Pour la plupart d’entre eux, l’une de ces pratiques précède l’autre, mais il n’en va pas toujours ainsi. De l’autre côté de l’Atlantique, par exemple, Wright Morris présente cette notable singularité d’avoir investi l’écriture littéraire et la photographie à peu près au même moment de son parcours. Auteur célébré en Amérique du Nord, moins connu en France bien qu’il ait été traduit chez Gallimard, Morris est l’auteur d’une œuvre littéraire, essayistique et romanesque, placée, notamment sous le signe du Middwest et ses paysages, naturels ou non.

Son travail photographique avait déjà préalablement retenu l’attention. Dès 1975, il se voit consacrer, à Lincoln (Nebrasaka), une première exposition : Structures and Artifacts. Photographs 1933-1954. En 1992, il fait encore l’objet d’une exposition (Origin of a species) au Museum of Moder Art de San Francisco cette fois. Intitulée, Wright Morris, l’essence du visible, celle organisée en 2019 à la Fondation Henri Cartier-Bresson contribuera certainement à une meilleure connaissance de son travail en Europe.

Centrée sur son œuvre photographique, cette exposition proposée par Agnès Sire adopte un angle de vue qui permet, avec beaucoup d’intelligence, de découvrir (ou de redécouvrir) les usages livresques de ses photographies par l’écrivain.

 

Documenter une quotidienneté

Le parti pris de cette exposition consiste à décliner le parcours selon une double perspective. Deux types de documents sont livrés à l’attention des visiteurs : d’une part, des tirages photographiques, d’autre part leur usage auquel s’est livré Morris dans trois livres – à quoi se conjuguent un ensemble de considérations de l’auteur sur sa pratique. Dans cette optique, l’exposition invite un parcours qui tourne autour d’un noyau livresque, tout en ménageant une multitude de chemins de traverses possibles. La scénographie favorise ainsi une appréhension plurielle d’une œuvre qui elle-même est à multiples entrées.

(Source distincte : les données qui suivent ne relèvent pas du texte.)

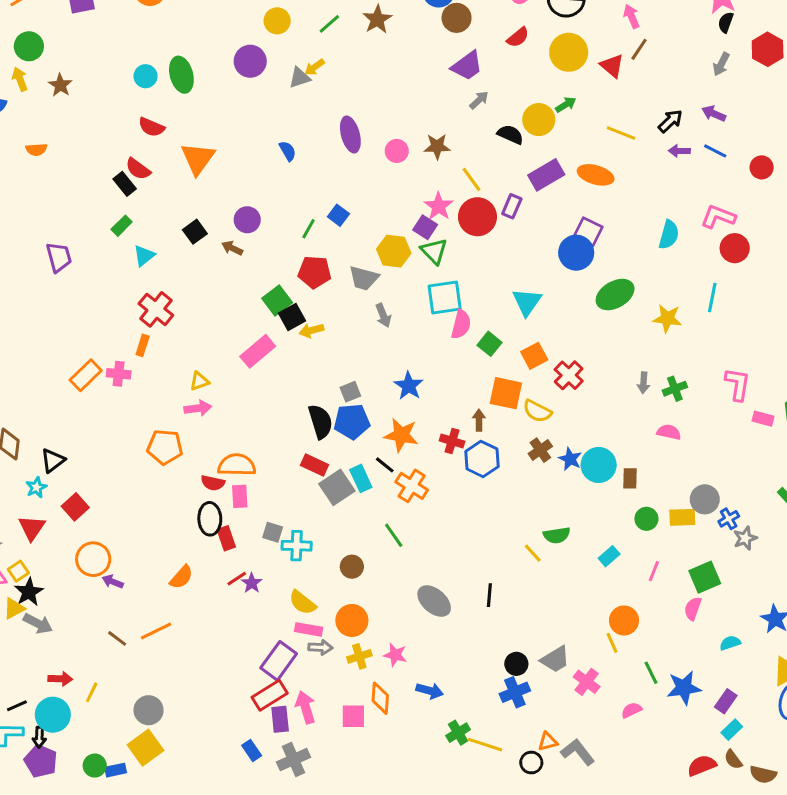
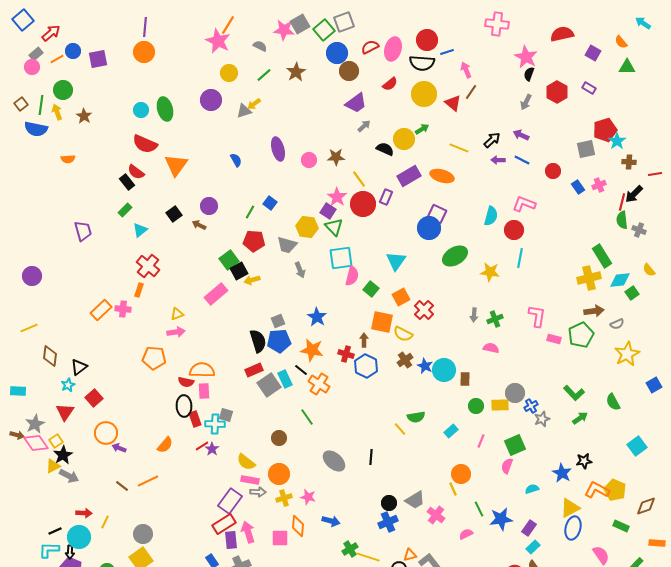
red semicircle: (152, 127) -> (145, 144), size x1.4
red circle: (735, 248) -> (514, 230), moved
red rectangle: (314, 465) -> (254, 370), turned -48
cyan cross: (297, 546) -> (215, 424), moved

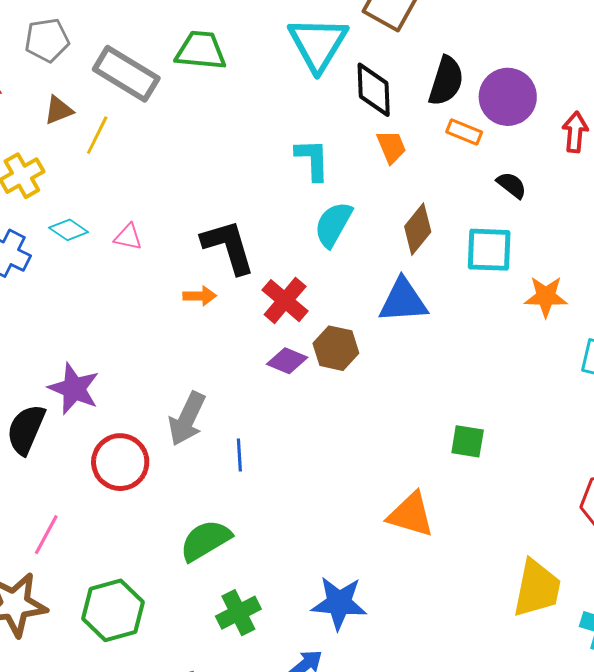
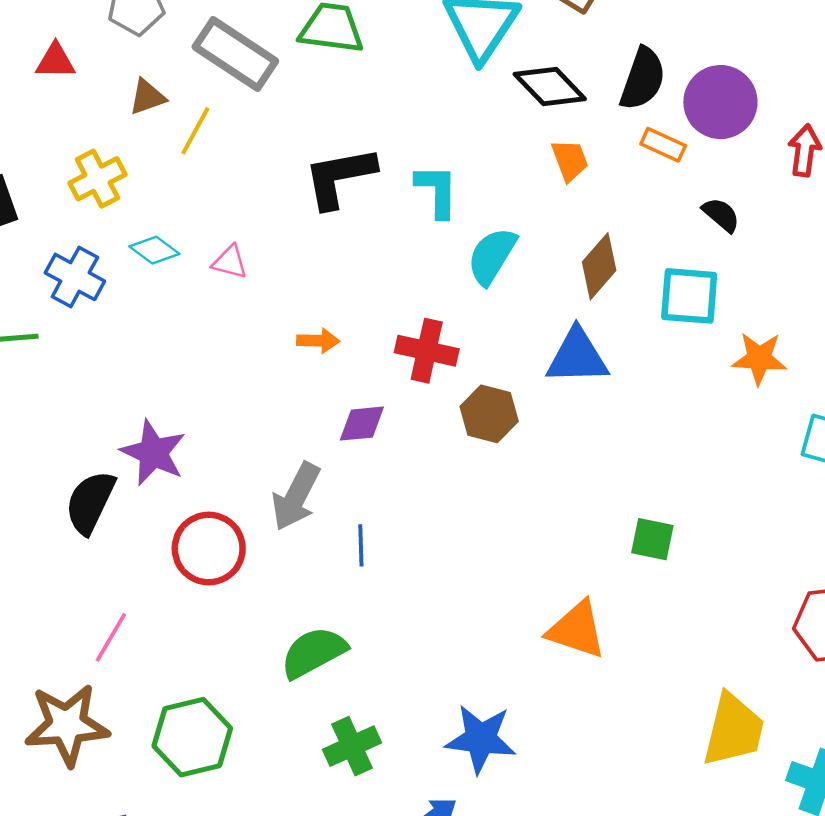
black diamond: (374, 90) -> (550, 86), turned -44
cyan L-shape: (312, 160) -> (437, 191), moved
black L-shape: (228, 247) -> (340, 177), moved, turned -86
red cross: (285, 301) -> (427, 351), turned -30
purple diamond: (287, 361) -> (362, 424), moved, turned -30

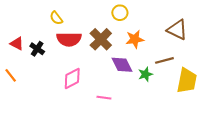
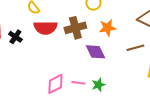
brown cross: (101, 39) -> (75, 28), turned 30
green star: (145, 74) -> (98, 85), moved
pink diamond: (72, 79) -> (55, 84), moved

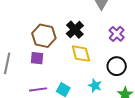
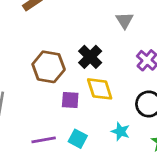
purple square: (37, 58) -> (70, 100), moved

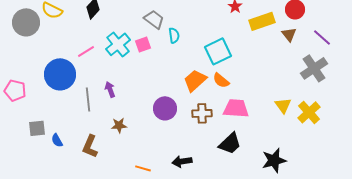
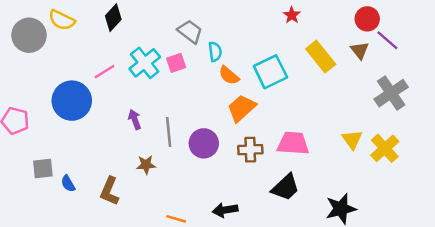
yellow rectangle: (262, 21) -> (321, 57), moved, turned 70
purple line: (322, 37) -> (387, 40), moved
orange semicircle: (221, 80) -> (229, 75), moved
gray line: (88, 99) -> (169, 132), moved

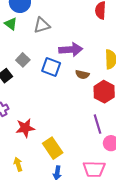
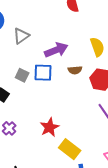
gray square: (23, 60) -> (22, 75), moved
red star: (25, 128) -> (50, 127), moved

L’exposition présente un nombre conséquent de tirages d’époque, dont la réalisation a été effectuée sous la supervision du photographe. Ces clichés montrent un univers précis, celui dans lequel Morris a vécu et grandi. Il s’agit pour l’essentiel d’environnements ruraux ou de villes de moyenne importance, le plus souvent vidés de toute présence humaine. L’incarnation la plus frappante et récurrente de cette inclination à la figuration d’une absence, réside dans le nombre conséquent de chaises ou de sièges de différents types (banc, fauteuil de barbier…) que ces images donnent à voir.

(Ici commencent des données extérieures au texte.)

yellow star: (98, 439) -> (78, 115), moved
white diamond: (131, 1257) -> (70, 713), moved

Prises pour la plupart entre les années 1930 et le milieu des années 1950, ces photographies sont magnifiques, splendidement méditatives, souvent profondes, sans être graves pour autant. L’on pourrait à première vue penser qu’elles ne sont pas sans présenter une parenté avec le travail qu’un Walker Evans réalise à la même époque dans le cadre de ses prises de vue pour la Farm Security Administration. Le caractère frontal de bien des clichés, notamment ceux ayant pour objet des bâtiments (agricoles, tout spécialement) invite à un tel rapprochement. Morris le récusait toutefois, considérant que son œuvre, contrairement à celle d’Evans, animée par une critique sociale, manifestait plutôt un attachement, éminemment sensible, aux réalités (et en particulier aux lieux et aux objets) qu’il saisissait.

 

Au cœur des livres

L’exposition se focalise sur trois livres de Morris dans lesquels se conjugue son travail photographique et son écriture littéraire : The Inhabitants (1946), à propos duquel il forge la notion de « photo-texte », qui souligne l’absence de prééminence du texte sur l’image comme de celle-ci sur le texte, The Home place (1948), God’s Country and My People (1968). Ces volumes sont présentés de façon à la fois simple et directe, à la faveur d’une scénographie qui les situe dans une sorte d’écrin pour le regard et la déambulation : au centre de l’exposition, trois paires de murs perpendiculaires, tournés vers le centre de l’espace d’exposition et dont l’intérieur s’agence, invitent les visiteurs, en s’ouvrant comme des livres à demi ouverts, à venir découvrir et à apprécier la facture de ces livres.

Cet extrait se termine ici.